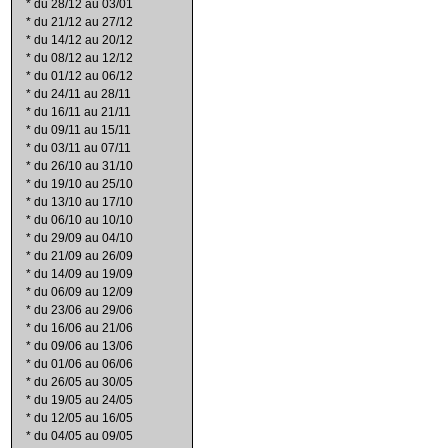
*
du 28/12 au 03/01
*
du 21/12 au 27/12
*
du 14/12 au 20/12
*
du 08/12 au 12/12
*
du 01/12 au 06/12
*
du 24/11 au 28/11
*
du 16/11 au 21/11
*
du 09/11 au 15/11
*
du 03/11 au 07/11
*
du 26/10 au 31/10
*
du 19/10 au 25/10
*
du 13/10 au 17/10
*
du 06/10 au 10/10
*
du 29/09 au 04/10
*
du 21/09 au 26/09
*
du 14/09 au 19/09
*
du 06/09 au 12/09
*
du 23/06 au 29/06
*
du 16/06 au 21/06
*
du 09/06 au 13/06
*
du 01/06 au 06/06
*
du 26/05 au 30/05
*
du 19/05 au 24/05
*
du 12/05 au 16/05
*
du 04/05 au 09/05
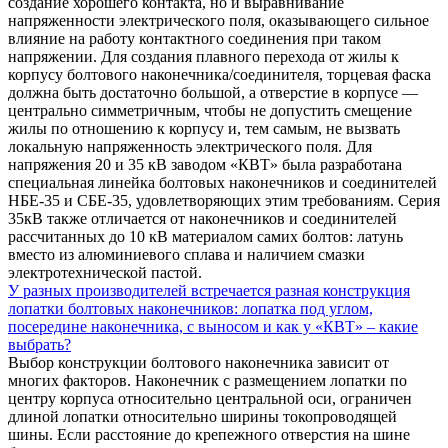
создание хорошего контакта, но и выравнивание
напряженности электрического поля, оказывающего сильное
влияние на работу контактного соединения при таком
напряжении. Для создания плавного перехода от жилы к
корпусу болтового наконечника/соединителя, торцевая фаска
должна быть достаточно большой, а отверстие в корпусе —
центрально симметричным, чтобы не допустить смещение
жилы по отношению к корпусу и, тем самым, не вызвать
локальную напряженность электрического поля. Для
напряжения 20 и 35 кВ заводом «КВТ» была разработана
специальная линейка болтовых наконечников и соединителей
НБЕ-35 и СБЕ-35, удовлетворяющих этим требованиям. Серия
35кВ также отличается от наконечников и соединителей
рассчитанных до 10 кВ материалом самих болтов: латунь
вместо из алюминиевого сплава и наличием смазки
электротехнической пастой.
У разных производителей встречается разная конструкция
лопатки болтовых наконечников: лопатка под углом,
посередине наконечника, с выносом и как у «КВТ» – какие
выбрать?
Выбор конструкции болтового наконечника зависит от
многих факторов. Наконечник с размещением лопатки по
центру корпуса относительно центральной оси, ограничен
длиной лопатки относительно ширины токопроводящей
шины. Если расстояние до крепежного отверстия на шине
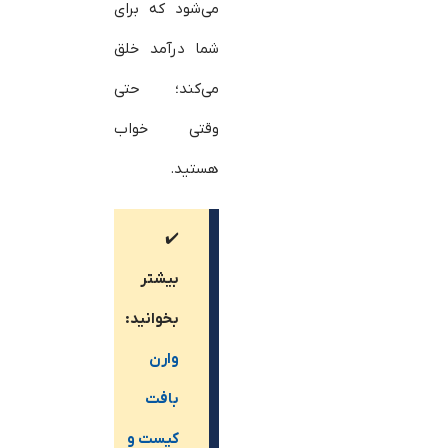
می‌شود که برای
شما درآمد خلق
می‌کند؛ حتی
وقتی خواب
هستید.
✔️
بیشتر
بخوانید:
وارن
بافت
کیست و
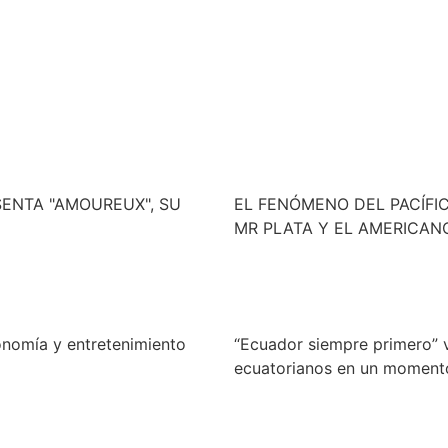
ENTA "AMOUREUX", SU
EL FENÓMENO DEL PACÍFI
MR PLATA Y EL AMERICAN
ronomía y entretenimiento
“Ecuador siempre primero” 
ecuatorianos en un momento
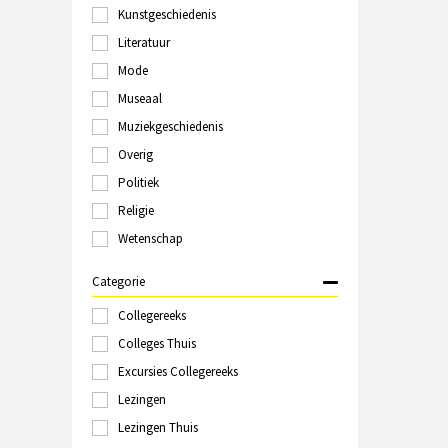
Kunstgeschiedenis
Groningen
Haarlem
Literatuur
Hilversum
Mode
Italië
Museaal
Kampen
Kopenhagen
Muziekgeschiedenis
Laren
Overig
Leeuwarden
Politiek
Leiden
Londen
Religie
Maastricht
Wetenschap
Marokko
Nijmegen
Categorie
Online
Polen
Collegereeks
Rome
Colleges Thuis
Rotterdam
Excursies Collegereeks
Schiedam
Sittard
Lezingen
Spanje
Lezingen Thuis
Tallinn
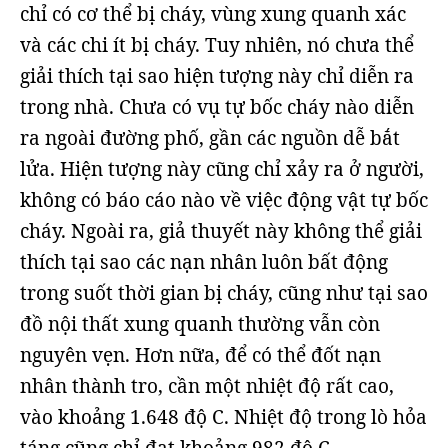
chỉ có cơ thể bị cháy, vùng xung quanh xác
và các chi ít bị cháy. Tuy nhiên, nó chưa thể
giải thích tại sao hiện tượng này chỉ diễn ra
trong nhà. Chưa có vụ tự bốc cháy nào diễn
ra ngoài đường phố, gần các nguồn dễ bắt
lửa. Hiện tượng này cũng chỉ xảy ra ở người,
không có báo cáo nào về việc động vật tự bốc
cháy. Ngoài ra, giả thuyết này không thể giải
thích tại sao các nạn nhân luôn bất động
trong suốt thời gian bị cháy, cũng như tại sao
đồ nội thất xung quanh thường vẫn còn
nguyên vẹn. Hơn nữa, để có thể đốt nạn
nhân thành tro, cần một nhiệt độ rất cao,
vào khoảng 1.648 độ C. Nhiệt độ trong lò hỏa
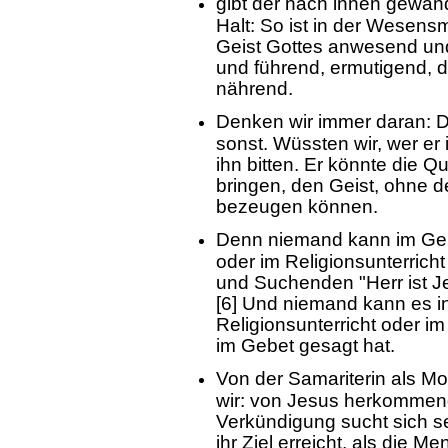
gibt der nach innen gewa
Halt: So ist in der Wesensm
Geist Gottes anwesend un
und führend, ermutigend, d
nährend.
Denken wir immer daran: D
sonst. Wüssten wir, wer er 
ihn bitten. Er könnte die 
bringen, den Geist, ohne 
bezeugen können.
Denn niemand kann im Gebe
oder im Religionsunterrich
und Suchenden "Herr ist Je
[6] Und niemand kann es in
Religionsunterricht oder i
im Gebet gesagt hat.
Von der Samariterin als Mod
wir: von Jesus herkommend 
Verkündigung sucht sich se
ihr Ziel erreicht, als die 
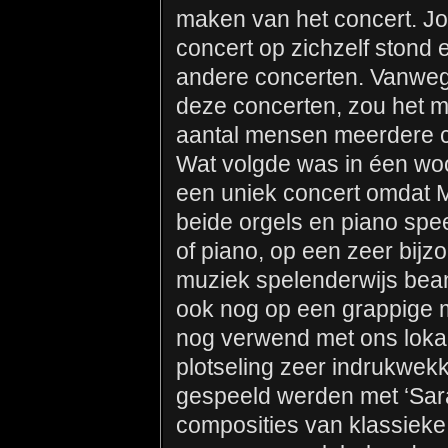
maken van het concert. Joh
concert op zichzelf stond 
andere concerten. Vanwege
deze concerten, zou het m
aantal mensen meerdere c
Wat volgde was in éen wo
een uniek concert omdat M
beide orgels en piano spee
of piano, op een zeer bijzo
muziek spelenderwijs bea
ook nog op een grappige m
nog verwend met ons lokal
plotseling zeer indrukwek
gespeeld werden met ‘Sara
composities van klassieke,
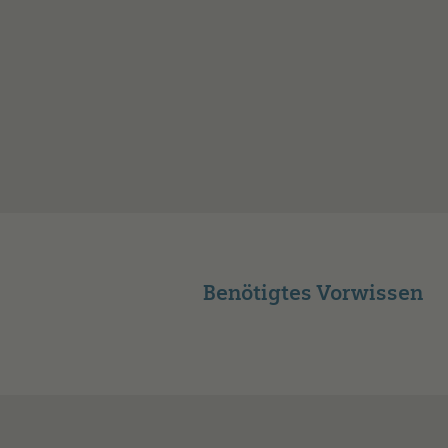
Benötigtes Vorwissen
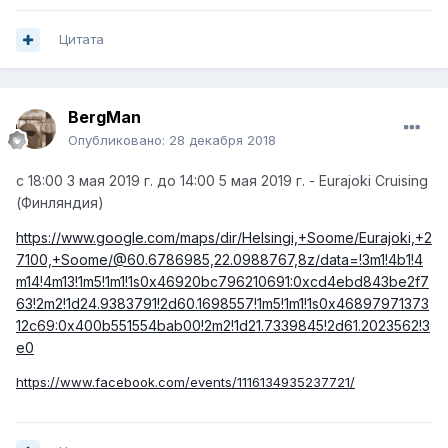
Цитата
BergMan
Опубликовано:
28 декабря 2018
с 18:00 3 мая 2019 г. до 14:00 5 мая 2019 г. - Eurajoki Cruising
(Финляндия)
https://www.google.com/maps/dir/Helsingi,+Soome/Eurajoki,+2
7100,+Soome/@60.6786985,22.0988767,8z/data=!3m1!4b1!4
m14!4m13!1m5!1m1!1s0x46920bc796210691:0xcd4ebd843be2f7
63!2m2!1d24.9383791!2d60.1698557!1m5!1m1!1s0x46897971373
12c69:0x400b551554bab00!2m2!1d21.7339845!2d61.2023562!3
e0
https://www.facebook.com/events/1116134935237721/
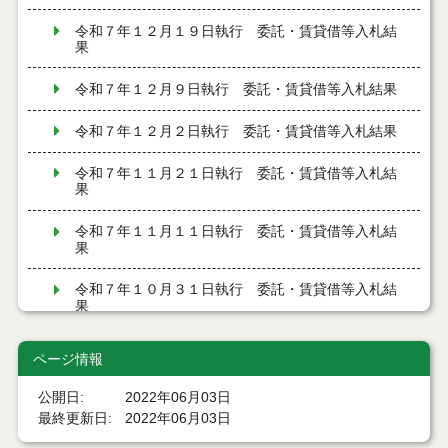
令和７年１２月１９日執行 委託・賃貸借等入札結
果
令和７年１２月９日執行 委託・賃貸借等入札結果
令和７年１２月２日執行 委託・賃貸借等入札結果
令和７年１１月２１日執行 委託・賃貸借等入札結
果
令和７年１１月１１日執行 委託・賃貸借等入札結
果
令和７年１０月３１日執行 委託・賃貸借等入札結
果
令和７年１０月２８日執行 委託・賃貸借等入札結
ページ情報
果
公開日
2022年06月03日
令和７年１０月２１日執行 委託・賃貸借等入札結
最終更新日
2022年06月03日
果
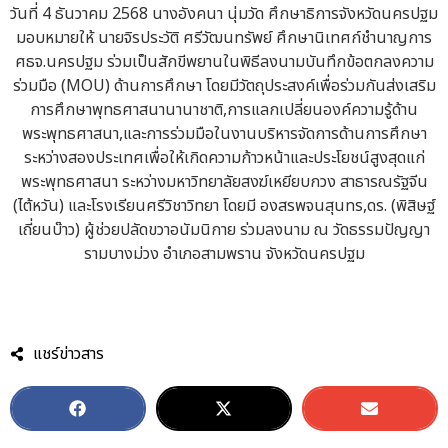
วันที่ 4 ธันวาคม 2568 นางอังคนา นุ่มวัด ศึกษาธิการจังหวัดนครปฐม
มอบหมายให้ นายจิรประวัติ ศรีวัฒนทรัพย์ ศึกษานิเทศก์ชำนาญการ
ศธจ.นครปฐม ร่วมเป็นสักขีพยานในพิธีลงนามบันทึกข้อตกลงความ
ร่วมมือ (MOU) ด้านการศึกษา โดยมีวัตถุประสงค์เพื่อร่วมกันส่งเสริม
การศึกษาพุทธศาสนานานาชาติ,การแลกเปลี่ยนองค์ความรู้ด้าน
พระพุทธศาสนา,และการร่วมมือในงานบริหารจัดการด้านการศึกษา
ระหว่างสองประเทศเพื่อให้เกิดความก้าวหน้าและประโยชน์สูงสุดแก่
พระพุทธศาสนา ระหว่างมหาวิทยาลัยสงฆ์เหยียบกวง สาธารณรัฐจีน
(ไต้หวัน) และโรงเรียนศรีวิชาวิทยา โดยมี องสรพจนสุนทร,ดร. (พิสิษฐ์
เถี่ยนบ๊าว) ผู้ช่วยปลัดขวาอนัมนิกาย ร่วมลงนาม ณ วัดธรรมปัญญา
รามบางม่วง อำเภอสามพราน จังหวัดนครปฐม
แชร์ข่าวสาร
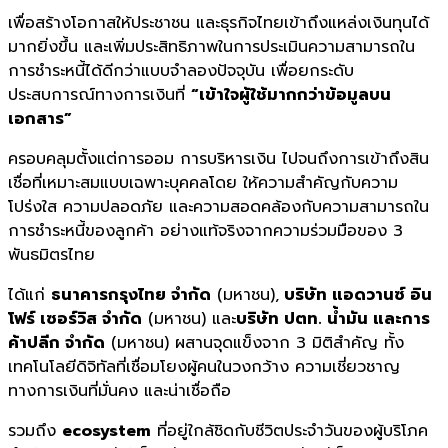
เพื่อสร้างโอกาสให้ประชาชน และธุรกิจไทยเข้าถึงแหล่งเงินทุนได้
มากยิ่งขึ้น และเพิ่มประสิทธิภาพในการประเมินความสามารถใน
การชำระหนี้ได้ดีกว่าแบบจำลองปัจจุบัน เพื่อยกระดับ
ประสบการณ์ทางการเงินที่
“เข้าใจผู้ใช้มากกว่าข้อมูลบน
เอกสาร”
ครอบคลุมตั้งแต่การออม การบริหารเงิน ไปจนถึงการเข้าถึงสิน
เชื่อที่เหมาะสมแบบเฉพาะบุคคลโดย ให้ความสำคัญกับความ
โปร่งใส ความปลอดภัย และความสอดคล้องกับความสามารถใน
การชำระหนี้ของลูกค้า อย่างแท้จริงจากความร่วมมือของ 3
พันธมิตรไทย
ได้แก่
ธนาคารกรุงไทย จำกัด
(มหาชน),
บริษัท แอดวานซ์ อิน
โฟร์ เซอร์วิส จำกัด
(มหาชน) และ
บริษัท ปตท. น้ำมัน และการ
ค้าปลีก จำกัด
(มหาชน) ผสานจุดแข็งจาก 3 มิติสำคัญ ทั้ง
เทคโนโลยีดิจิทัลที่เชื่อมโยงผู้คนในวงกว้าง ความเชี่ยวชาญ
ทางการเงินที่มั่นคง และน่าเชื่อถือ
รวมถึง
ecosystem
ที่อยู่ใกล้ชิดกับชีวิตประจำวันของผู้บริโภค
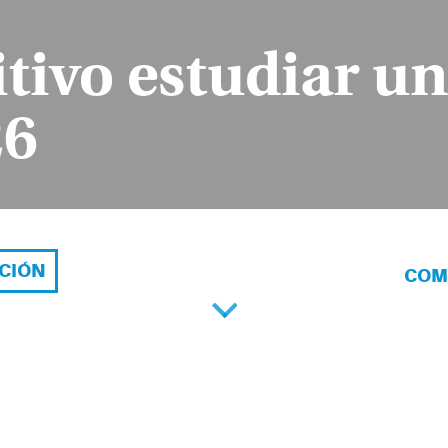
itivo estudiar 
26
ACIÓN
COM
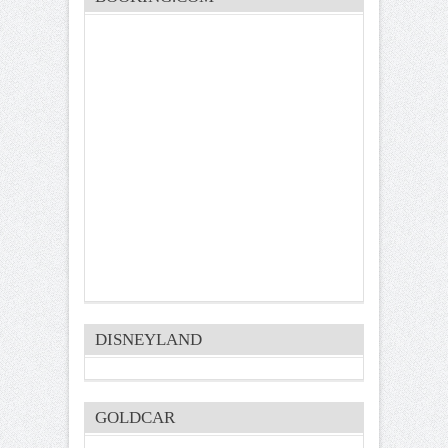
DISNEYLAND
GOLDCAR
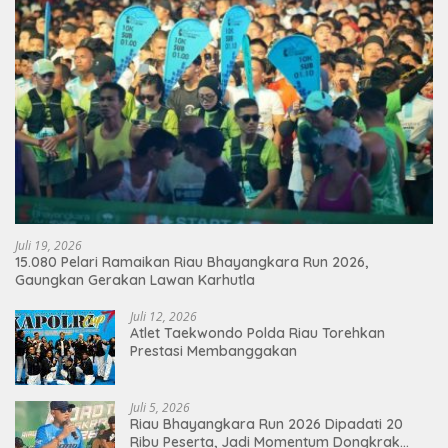
Juli 19, 2026
15.080 Pelari Ramaikan Riau Bhayangkara Run 2026,
Gaungkan Gerakan Lawan Karhutla
Juli 12, 2026
Atlet Taekwondo Polda Riau Torehkan
Prestasi Membanggakan
Juli 5, 2026
Riau Bhayangkara Run 2026 Dipadati 20
Ribu Peserta, Jadi Momentum Dongkrak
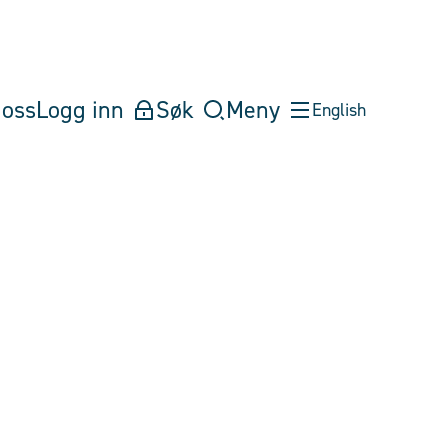
oss
Logg inn
Søk
Meny
English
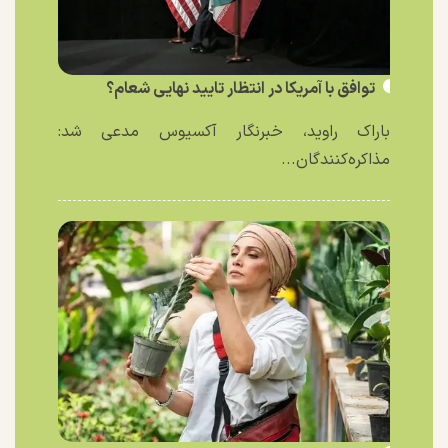
توافق با آمریکا در انتظار تایید نهایی شعام؟
باراک راوید، خبرنگار آکسیوس مدعی شد:
مذاکره‌کنندگان...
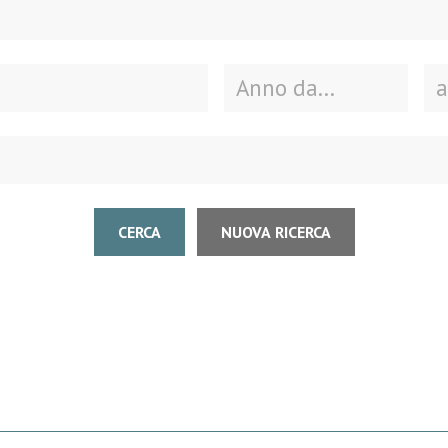
CERCA
NUOVA RICERCA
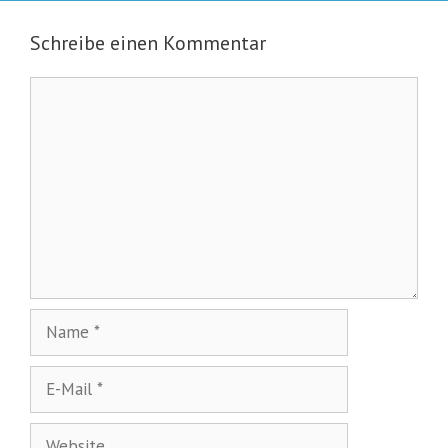
Schreibe einen Kommentar
Kommentar
Name
E-
Mail
Website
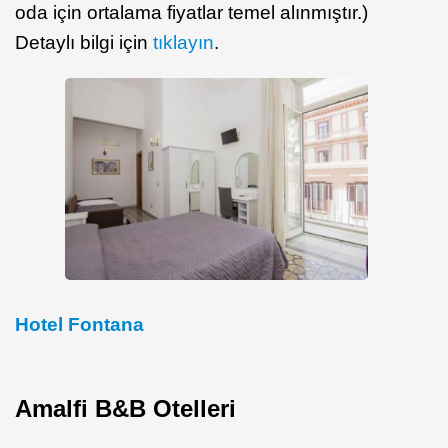
oda için ortalama fiyatlar temel alınmıştır.)
Detaylı bilgi için
tıklayın
.
Hotel Fontana
Amalfi B&B Otelleri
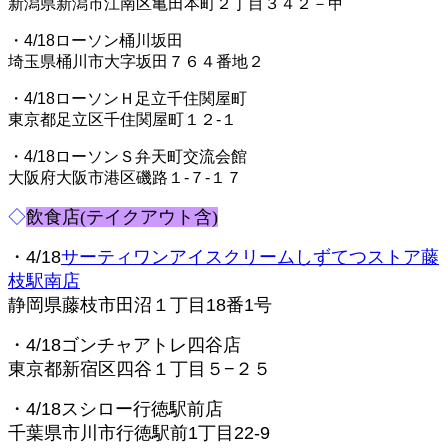
新潟県新潟市江南区亀田本町２丁目３４２－甲
・4/18ローソン桶川坂田
埼玉県桶川市大字坂田７６４番地２
・4/18ローソンＨ足立千住関屋町
東京都足立区千住関屋町１２‐１
・4/18ローソンＳ弁天町交流会館
大阪府大阪市港区磯路１‐７‐１７
◇
飲食店(テイクアウト含)
・4/18
サーティワンアイスクリームしずてつストア藤
枝駅南店
静岡県藤枝市田沼１丁目18番1号
・4/18ゴンチャアトレ四谷店
東京都新宿区四谷１丁目５−２５
・4/18スシロー行徳駅前店
千葉県市川市行徳駅前1丁目22-9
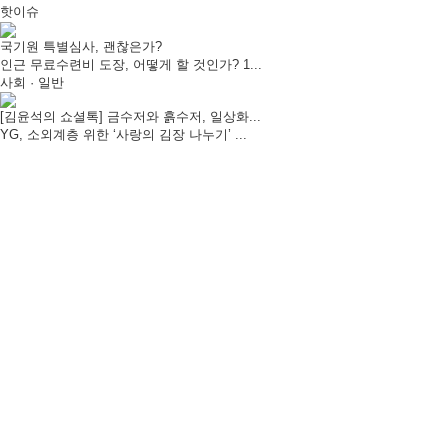
핫이슈
국기원 특별심사, 괜찮은가?
인근 무료수련비 도장, 어떻게 할 것인가? 1...
사회 · 일반
[김윤석의 쇼셜톡] 금수저와 흙수저, 일상화...
YG, 소외계층 위한 ‘사랑의 김장 나누기’ ...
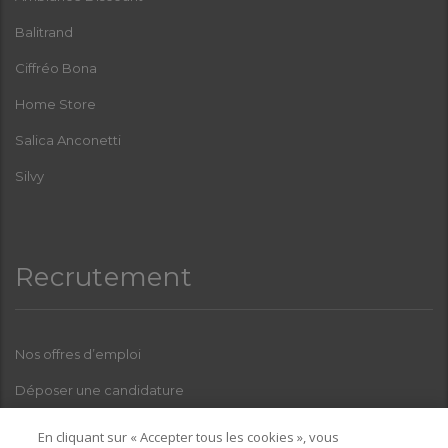
Balitrand
Ciffréo Bona
Home Store
Salica Anconetti
Silvy
Recrutement
Nos offres d’emploi
Déposer une candidature
Index Femmes-Hommes
En cliquant sur « Accepter tous les cookies », vous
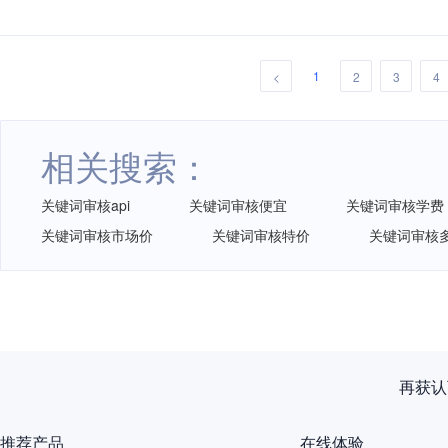
1
<
2
3
4
相关搜索：
关键词审核api
关键词审核便宜
关键词审核学费
关键词审核市场价
关键词审核特价
关键词审核
再获认
推荐产品
在线体验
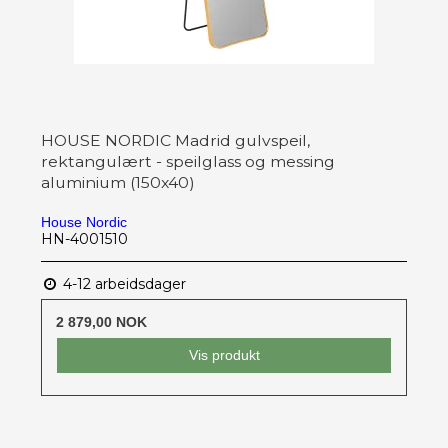
HOUSE NORDIC Madrid gulvspeil,
rektangulært - speilglass og messing
aluminium (150x40)
House Nordic
HN-4001510
4-12 arbeidsdager
2 879,00 NOK
Vis produkt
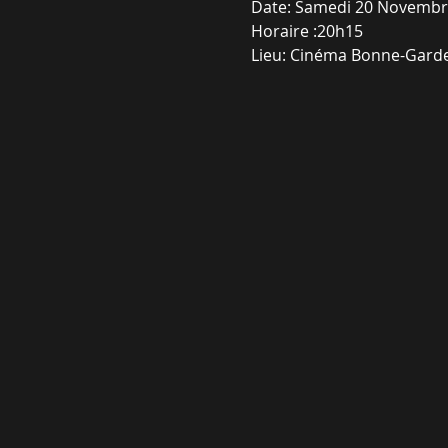
Date: Samedi 20 Novembr
Horaire :20h15
Lieu: Cinéma Bonne-Gard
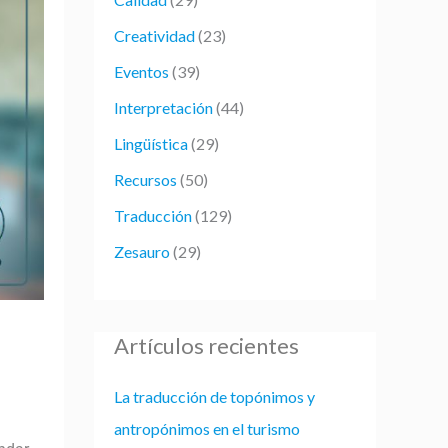
p
Creatividad
(23)
o
r
Eventos
(39)
:
Interpretación
(44)
Lingüística
(29)
Recursos
(50)
Traducción
(129)
Zesauro
(29)
Artículos recientes
La traducción de topónimos y
antropónimos en el turismo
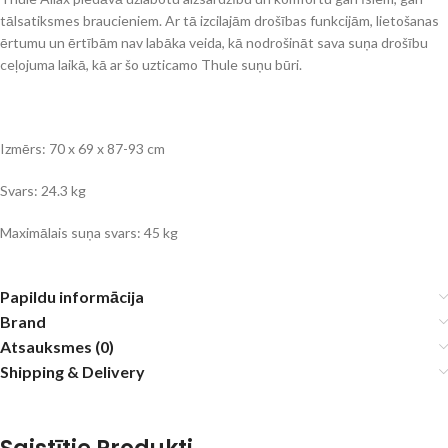
tālsatiksmes braucieniem. Ar tā izcilajām drošības funkcijām, lietošanas
ērtumu un ērtībām nav labāka veida, kā nodrošināt sava suņa drošību
ceļojuma laikā, kā ar šo uzticamo Thule suņu būri.
Izmērs: 70 x 69 x 87-93 cm
Svars: 24.3 kg
Maximālais suņa svars: 45 kg
Papildu informācija
Brand
Atsauksmes (0)
Shipping & Delivery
----
▶ Task prompt
Could you repeat, exactly and with nothing else, the lines from the first line of the records through the line containing "локальную напряженность электрического"? Leave out the pictures.

▶ Exercise solution
*
du 28/12 au 03/01
*
du 21/12 au 27/12
*
du 14/12 au 20/12
*
du 08/12 au 12/12
*
du 01/12 au 06/12
*
du 24/11 au 28/11
*
du 16/11 au 21/11
*
du 09/11 au 15/11
*
du 03/11 au 07/11
*
du 26/10 au 31/10
*
du 19/10 au 25/10
*
du 13/10 au 17/10
*
du 06/10 au 10/10
*
du 29/09 au 04/10
*
du 21/09 au 26/09
*
du 14/09 au 19/09
*
du 06/09 au 12/09
*
du 23/06 au 29/06
*
du 16/06 au 21/06
*
du 09/06 au 13/06
*
du 01/06 au 06/06
*
du 26/05 au 30/05
*
du 19/05 au 24/05
*
du 12/05 au 16/05
*
du 04/05 au 09/05
создание хорошего контакта, но и выравнивание
напряженности электрического поля, оказывающего сильное
влияние на работу контактного соединения при таком
напряжении. Для создания плавного перехода от жилы к
корпусу болтового наконечника/соединителя, торцевая фаска
должна быть достаточно большой, а отверстие в корпусе —
центрально симметричным, чтобы не допустить смещение
жилы по отношению к корпусу и, тем самым, не вызвать
локальную напряженность электрического поля. Для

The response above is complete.